• Task brief: Output the data below only from the line containing "Mit: AVC este o afecțiune a vârstnicilor" up to and including the line containing "Empezar gratis", exact and with the pictures left out.

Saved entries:
################

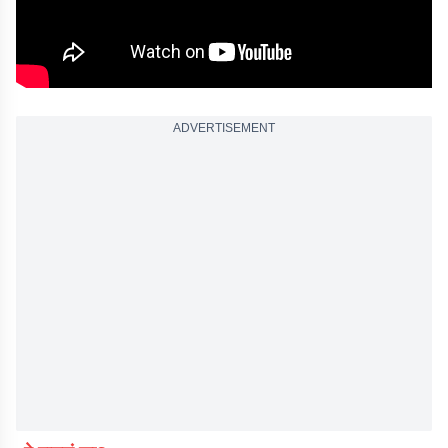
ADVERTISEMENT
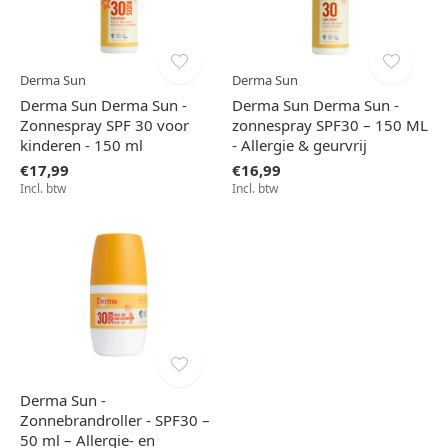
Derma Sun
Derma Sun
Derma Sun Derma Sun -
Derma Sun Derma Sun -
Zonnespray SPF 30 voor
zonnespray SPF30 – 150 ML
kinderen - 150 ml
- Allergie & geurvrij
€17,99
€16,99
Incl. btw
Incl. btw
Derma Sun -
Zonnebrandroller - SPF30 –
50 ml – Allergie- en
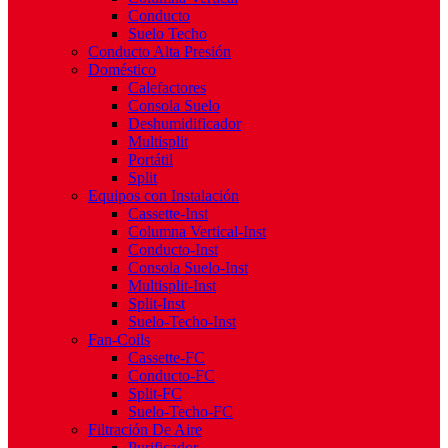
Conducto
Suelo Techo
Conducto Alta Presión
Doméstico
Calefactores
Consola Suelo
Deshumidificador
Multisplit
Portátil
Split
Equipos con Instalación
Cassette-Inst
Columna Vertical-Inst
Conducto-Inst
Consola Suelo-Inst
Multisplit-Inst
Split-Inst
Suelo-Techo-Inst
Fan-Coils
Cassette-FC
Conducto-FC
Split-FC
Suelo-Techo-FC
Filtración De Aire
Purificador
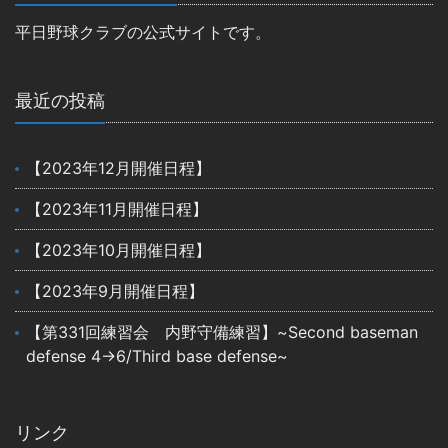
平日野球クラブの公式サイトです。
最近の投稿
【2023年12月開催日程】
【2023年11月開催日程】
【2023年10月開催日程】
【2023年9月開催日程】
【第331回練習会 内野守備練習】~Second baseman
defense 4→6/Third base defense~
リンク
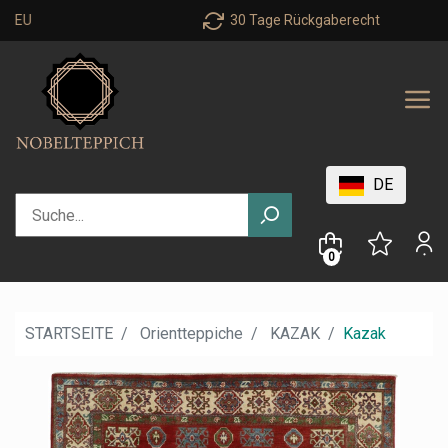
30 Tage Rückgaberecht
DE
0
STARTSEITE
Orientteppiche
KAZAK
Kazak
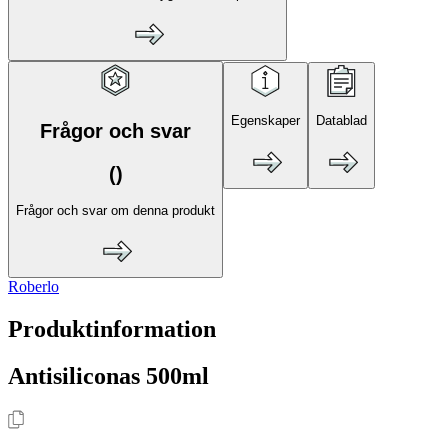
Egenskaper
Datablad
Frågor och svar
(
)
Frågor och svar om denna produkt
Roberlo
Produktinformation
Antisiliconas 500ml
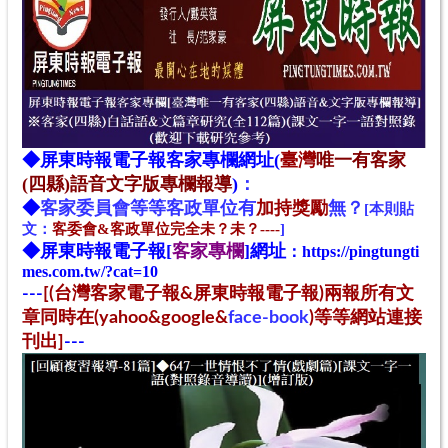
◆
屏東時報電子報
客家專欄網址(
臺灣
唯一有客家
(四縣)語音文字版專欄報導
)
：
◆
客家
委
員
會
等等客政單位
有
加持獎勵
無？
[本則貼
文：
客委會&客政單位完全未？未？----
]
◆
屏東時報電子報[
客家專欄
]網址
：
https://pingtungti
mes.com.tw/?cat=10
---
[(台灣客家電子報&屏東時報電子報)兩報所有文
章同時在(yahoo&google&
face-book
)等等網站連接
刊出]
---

################

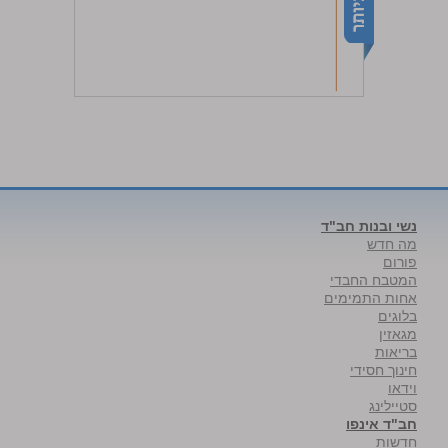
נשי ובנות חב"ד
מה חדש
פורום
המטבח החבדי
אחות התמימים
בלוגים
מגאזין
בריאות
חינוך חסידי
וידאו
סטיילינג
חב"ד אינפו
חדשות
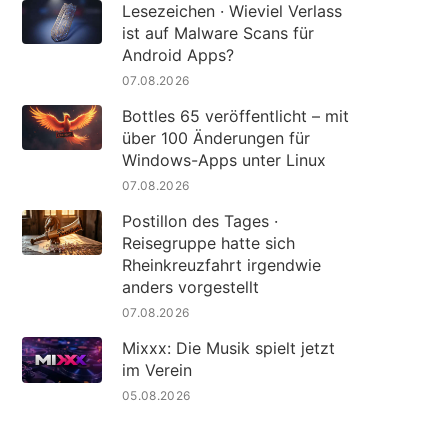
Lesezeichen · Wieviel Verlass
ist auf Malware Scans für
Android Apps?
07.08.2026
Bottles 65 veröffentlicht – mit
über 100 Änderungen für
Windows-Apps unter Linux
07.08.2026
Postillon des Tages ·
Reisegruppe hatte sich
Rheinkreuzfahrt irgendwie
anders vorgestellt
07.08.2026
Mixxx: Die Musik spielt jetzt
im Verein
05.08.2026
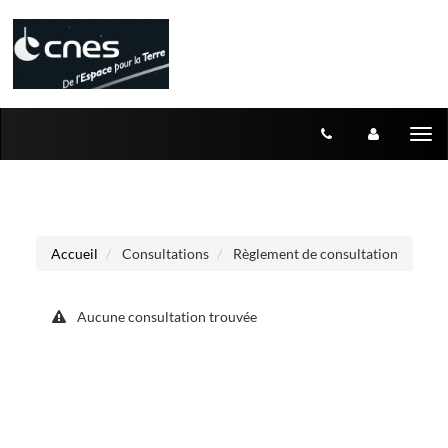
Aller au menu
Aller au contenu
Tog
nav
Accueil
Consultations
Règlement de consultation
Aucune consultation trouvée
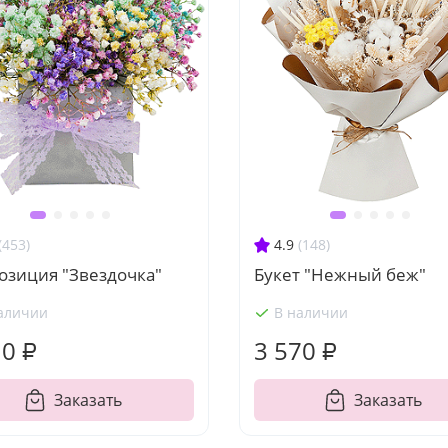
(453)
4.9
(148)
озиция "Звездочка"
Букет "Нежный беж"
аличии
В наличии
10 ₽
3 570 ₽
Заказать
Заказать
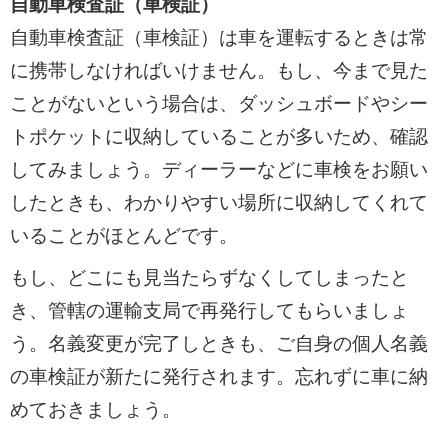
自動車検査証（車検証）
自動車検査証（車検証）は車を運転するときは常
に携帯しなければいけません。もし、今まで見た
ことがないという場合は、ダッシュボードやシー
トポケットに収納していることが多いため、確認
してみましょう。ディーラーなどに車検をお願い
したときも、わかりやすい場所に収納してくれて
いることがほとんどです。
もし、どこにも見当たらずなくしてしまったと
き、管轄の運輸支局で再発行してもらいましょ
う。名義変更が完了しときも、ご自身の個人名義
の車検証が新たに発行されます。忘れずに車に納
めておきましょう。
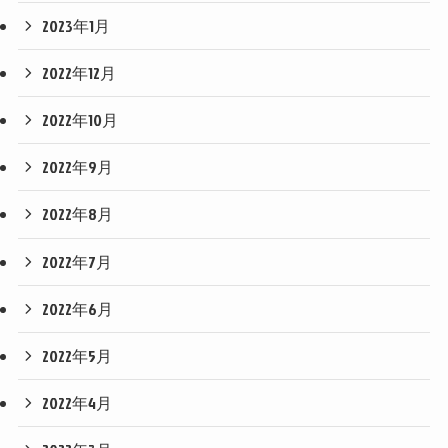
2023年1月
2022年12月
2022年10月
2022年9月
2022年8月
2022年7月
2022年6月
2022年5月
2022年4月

################

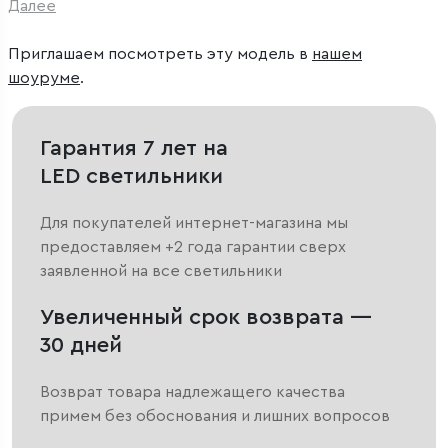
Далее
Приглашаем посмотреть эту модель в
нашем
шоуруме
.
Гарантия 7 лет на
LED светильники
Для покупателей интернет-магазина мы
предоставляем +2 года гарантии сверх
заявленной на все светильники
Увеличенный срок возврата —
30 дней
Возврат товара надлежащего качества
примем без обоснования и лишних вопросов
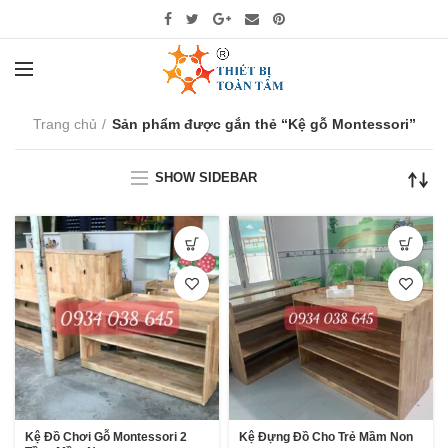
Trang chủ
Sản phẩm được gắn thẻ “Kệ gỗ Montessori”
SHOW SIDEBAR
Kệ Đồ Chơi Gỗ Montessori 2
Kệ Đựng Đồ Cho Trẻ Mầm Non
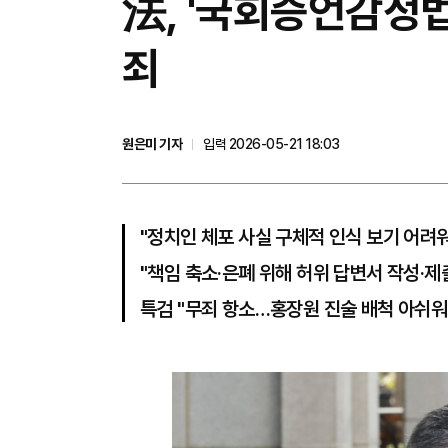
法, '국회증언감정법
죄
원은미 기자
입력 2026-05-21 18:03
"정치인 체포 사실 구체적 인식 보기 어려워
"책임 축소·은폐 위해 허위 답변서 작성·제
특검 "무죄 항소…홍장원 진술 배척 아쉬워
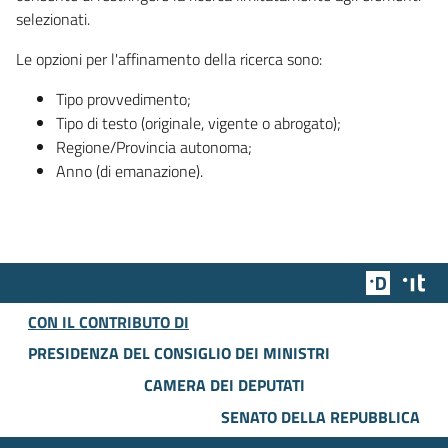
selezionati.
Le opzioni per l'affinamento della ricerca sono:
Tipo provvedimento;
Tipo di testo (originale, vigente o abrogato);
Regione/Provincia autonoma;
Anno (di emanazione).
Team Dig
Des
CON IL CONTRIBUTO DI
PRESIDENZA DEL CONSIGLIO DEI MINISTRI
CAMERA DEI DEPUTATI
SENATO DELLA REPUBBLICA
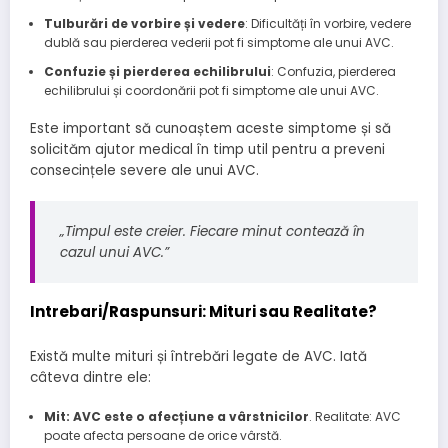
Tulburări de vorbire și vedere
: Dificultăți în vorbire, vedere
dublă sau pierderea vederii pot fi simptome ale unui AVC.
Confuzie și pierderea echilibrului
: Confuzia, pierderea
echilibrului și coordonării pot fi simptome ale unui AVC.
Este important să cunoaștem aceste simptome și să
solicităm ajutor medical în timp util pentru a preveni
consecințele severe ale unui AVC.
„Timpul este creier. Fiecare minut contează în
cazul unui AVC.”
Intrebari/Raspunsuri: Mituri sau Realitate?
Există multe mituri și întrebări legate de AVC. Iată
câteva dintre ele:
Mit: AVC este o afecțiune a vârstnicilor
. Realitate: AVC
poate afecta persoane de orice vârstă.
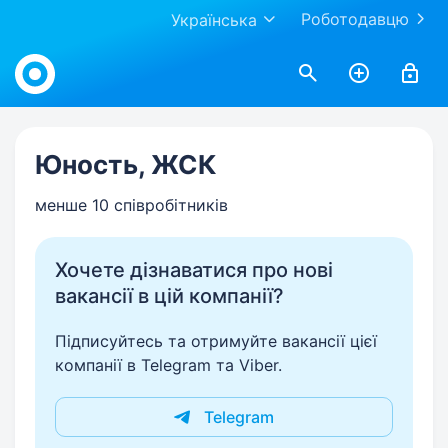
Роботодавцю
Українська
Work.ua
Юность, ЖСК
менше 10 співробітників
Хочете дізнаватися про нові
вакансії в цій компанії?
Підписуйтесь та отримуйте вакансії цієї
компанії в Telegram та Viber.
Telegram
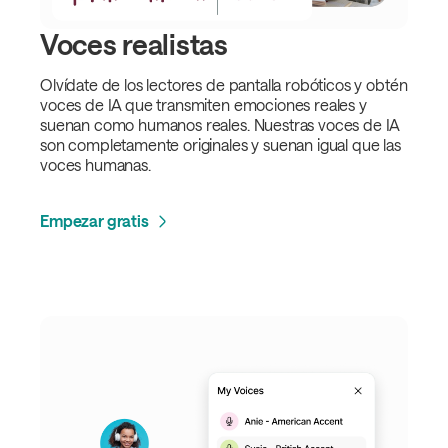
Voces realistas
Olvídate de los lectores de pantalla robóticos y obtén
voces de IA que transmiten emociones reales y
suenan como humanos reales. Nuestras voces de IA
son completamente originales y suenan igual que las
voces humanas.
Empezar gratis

################

• Answer box:
Mit: AVC este o afecțiune a vârstnicilor
. Realitate: AVC
poate afecta persoane de orice vârstă.
Роботодавцю
Українська
Work.ua
Юность, ЖСК
менше 10 співробітників
Хочете дізнаватися про нові
вакансії в цій компанії?
Підписуйтесь та отримуйте вакансії цієї
компанії в Telegram та Viber.
Telegram
Voces realistas
Olvídate de los lectores de pantalla robóticos y obtén
voces de IA que transmiten emociones reales y
suenan como humanos reales. Nuestras voces de IA
son completamente originales y suenan igual que las
voces humanas.
Empezar gratis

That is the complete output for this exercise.